# Visualizing a representation of the `penguins` dataset in 2D with *Self-Organizing Map*

In [01_kmeans_clustering.ipynb](./01_kmeans_clustering.ipynb) we use/used the `K-Means` algorithm to find groups of data points. Here, we want to learn a representation of the dataset. K-Means may also be used for representation learning in a sense that it discretizes the data space into disjoint regions. However, once we have a dataset that has more than three dimensions, visualizing these groups becomes challenging.

On the other hand, a *Self-Organizing Map* is similar to `K-Means` in a sense that it also operates with centroids to which data samples get mapped, yet one very important difference here is that the centroids are chained together from the very beginning so after it discovers and maps the dataset, the neighboring information can be used to flatten the SOM grid into a 2D visual. As hinted, SOM itself could be used for clustering as well, yet in this notebook the objective is to learn and visualize the simpler representation of the original dataset.

In [None]:
import pandas as pd
import matplotlib.pyplot as plt

RAND = 42

## Dataset

In [None]:
X_scaled = pd.read_csv("../datasets/penguins/simple/X_scaled.csv", index_col=0, header=0)
y = pd.read_csv("../datasets/penguins/simple/y.csv", index_col=0, header=0)

In [None]:
# TODO: Do some exploratory data analysis (Optional)
# ...

## Experiment 1: Use only two features

In this experiment, we treat the first two features of the dataset as it was a dataset with arbitrary dimensions and use SOM to learn the representation of it and to visualize it in 2D. In this case we will be able to verify the converge easily.

1. Define hyperparameters

	> use `calc_recommended_grid_size` methods to get candidate values for `d1` and `d2`

	> e.g.: `print("Recommended total node count and dimension size for SOM:", calc_recommended_grid_size(...))`

2. Fit SOM

	> use `train_batch_som` method to obtain an `som` object fitted on the data

	> observe the quality of the SOM outputted, and experiment with different hyperparameter combinations to arrive at a better representation

	> *Quantization error (QE)* measures the Mean Residual from best-matching nodes aka. nearest centroid

	> *Topographic error (TE)* measures the proportion of data points for which the 1st and 2nd best-matching units are not neighbors in the SOM grid

3. Extract learned node weights (prototype / representative point positions) from SOM

	> use `som.get_weights()` and flatten them

4. Visualize these 2D coordinates on the 2D dataset

	We may expect to end up with a similar results but could be better:

	![](./_images/som_representation_expectation.png)

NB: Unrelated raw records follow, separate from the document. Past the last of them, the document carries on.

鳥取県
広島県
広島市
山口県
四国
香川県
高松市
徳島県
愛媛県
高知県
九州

5. Visualize the representation via the SOM maps

	We may expect to end up with a similar results but could be better:

	![](./_images/som_representation_maps.png)

In [None]:
from _utilities.som import calc_recommended_grid_size, train_som
from _utilities.som_plot import visualize_distance_map, visualize_hitmap, place_node_edges

In [None]:
selected_columns = X_scaled.columns[:2]
print("Selected features:", selected_columns.tolist())

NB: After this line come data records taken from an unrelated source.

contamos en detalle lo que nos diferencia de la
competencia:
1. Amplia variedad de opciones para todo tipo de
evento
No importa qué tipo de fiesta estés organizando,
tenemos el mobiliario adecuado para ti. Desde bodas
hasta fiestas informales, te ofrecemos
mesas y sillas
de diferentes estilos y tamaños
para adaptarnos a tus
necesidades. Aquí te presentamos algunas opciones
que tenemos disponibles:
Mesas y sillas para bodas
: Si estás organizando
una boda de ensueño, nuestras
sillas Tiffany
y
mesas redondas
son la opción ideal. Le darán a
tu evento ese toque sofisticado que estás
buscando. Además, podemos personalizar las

X_scaled_F12 = X_scaled[selected_columns].copy().values
print("Data shape:", X_scaled_F12.shape)

In [None]:
# TODO: Hyperparameters

hyparams = {
    "d1": ?,
    "d2": ?,
    "sigma": ?, # start with D/2 for more robust map, or D/3 or smaller for more flexible
    "learning_rate": .5, # start with .5, usually between .5-1
    "num_iteration": 10, # a single iteration touches every data point in the dataset
    "topology": "rectangular"
}

# TODO: Fit SOM

som = train_som(X=?, **hyparams, random_seed=RAND, verb=True)

# TODO: Extract learned node weights

node_weights = som.get_weights()
node_weights_flat = node_weights.reshape(-1, node_weights.shape[2])

In [None]:
# TODO: Visualize

plt.figure(figsize=(8, 6))

# data points
plt.scatter(?, ?, color="cornflowerblue", edgecolors="royalblue", alpha=.75)

# node positions
plt.scatter(node_weights_flat[:, 0], node_weights_flat[:, 1], color="red", edgecolors="red", alpha=.9)
place_node_edges(som, ax=plt.gca())

plt.title(?)
plt.gca().set_aspect("equal")
plt.xlabel(?)
plt.ylabel(?)

plt.show()

In [None]:
# TODO: Visualize with the SOM maps

fig, (ax0, ax1) = plt.subplots(1, 2, figsize=(8, 4))

visualize_distance_map(som=?, X=?, ax=ax0)
visualize_hitmap(som=?, X=?, ax=ax1)

plt.tight_layout()         
plt.show()

## Experiment 2: Use all the 4 features

Follow the same steps yet use the original dataset (`X_scaled`) not the limited one. The node positions can't be visualized in two or three dimensional plots. Either we plot the features pairwise, 3D, or use PCA to reduce dimensions. But we expect that the final SOM maps can capture the original high-dimensional structure and place similar items in the original space onto nearby locations in the SOM map. Compare the final results of the two scenarios.

In [None]:
# TODO: Follow the same steps but for the original dataset